I have had several interactions with women where they flirt with my partner in front of me. Sometimes, they pointedly ignore me. Sometimes they tell my partner he looks good several times in the course of an afternoon and touch him repeatedly.
In these moments, I hold my tongue and smile, because I know in the end, they are doing it because of the sickness within them, and nothing I do or say in the moment will change that.
But later, when I talk with my partner about it, it becomes a heated debate, and it is not about whether the women are doing this or not, but why this bothers me and why it should bother him. I admit I am at a bit of a loss. Most of these women, as he says, are not people to admire or aspire to be, and in fact they are usually without boundaries, but still, it hurts when people behave in this manner. I have struggled for the last three years or so to let my pain over these encounters go, but I have not yet been able to do it.

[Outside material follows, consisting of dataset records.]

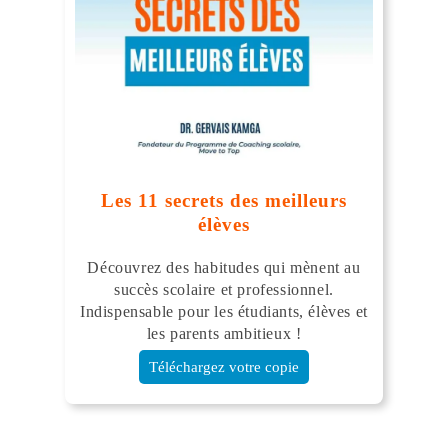
Les 11 secrets des meilleurs
élèves
Découvrez des habitudes qui mènent au
succès scolaire et professionnel.
Indispensable pour les étudiants, élèves et
les parents ambitieux !
Téléchargez votre copie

If I take a step back, I know that I allow this into my head and I don't have to. I also know that this is in my life because I am supposed to evolve past it somehow. So I meditate, I focus on my breath, and I release the pain that resides in my chest every time something like this happens.

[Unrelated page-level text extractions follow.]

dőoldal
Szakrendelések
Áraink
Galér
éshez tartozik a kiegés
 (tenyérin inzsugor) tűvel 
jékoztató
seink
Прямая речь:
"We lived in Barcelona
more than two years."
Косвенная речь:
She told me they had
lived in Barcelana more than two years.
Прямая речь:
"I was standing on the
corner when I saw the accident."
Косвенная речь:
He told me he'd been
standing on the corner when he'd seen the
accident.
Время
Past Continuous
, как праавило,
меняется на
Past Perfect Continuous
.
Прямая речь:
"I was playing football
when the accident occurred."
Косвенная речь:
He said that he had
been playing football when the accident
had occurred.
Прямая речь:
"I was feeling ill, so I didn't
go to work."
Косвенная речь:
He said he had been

It is synchronicity that today is the day of my father's birth, and he is the one who first put me in this type of a helpless position with his third wife. She was boundary-less, like the women that bother me, and she was completely competitive with me and my siblings for my father's affection. This also happened with my mother. Her partners were always taking her attention, energy, and ultimately, affection, and leaving my brother and I with...mostly her rage.
This is a pattern within me that I know I am supposed to break. I feel like being the bigger person would be not saying or doing anything in the moment, and also not being bothered by people and things that don't, in the end, really matter.

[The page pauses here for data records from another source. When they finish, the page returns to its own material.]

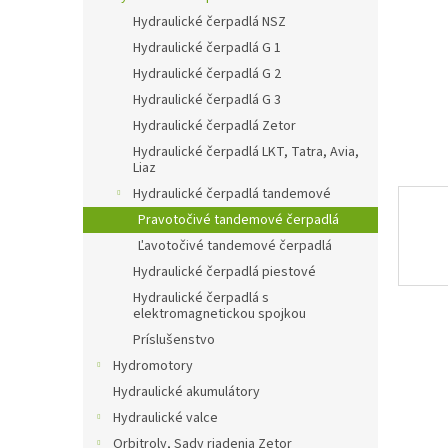
Hydraulické čerpadlá NSZ
Hydraulické čerpadlá G 1
Hydraulické čerpadlá G 2
Hydraulické čerpadlá G 3
Hydraulické čerpadlá Zetor
Hydraulické čerpadlá LKT, Tatra, Avia,
Liaz
Hydraulické čerpadlá tandemové
Pravotočivé tandemové čerpadlá
Ľavotočivé tandemové čerpadlá
Hydraulické čerpadlá piestové
Hydraulické čerpadlá s
elektromagnetickou spojkou
Príslušenstvo
Hydromotory
Hydraulické akumulátory
Hydraulické valce
Orbitroly, Sady riadenia Zetor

But my insecurities and history get the best of me, and I am left with the pain of being put in a painful horrible place. It reminds me of the years, from the time I was 8 or 9, that I was always a secondary concern. I am re-living this over and over at the hands of people who have been sent into my life to heal me.
So I will continue to work on this, write about it, and maybe, eventually see these events for what they are; opportunities to put myself first and recognize that no matter what other people do, I am always the priority.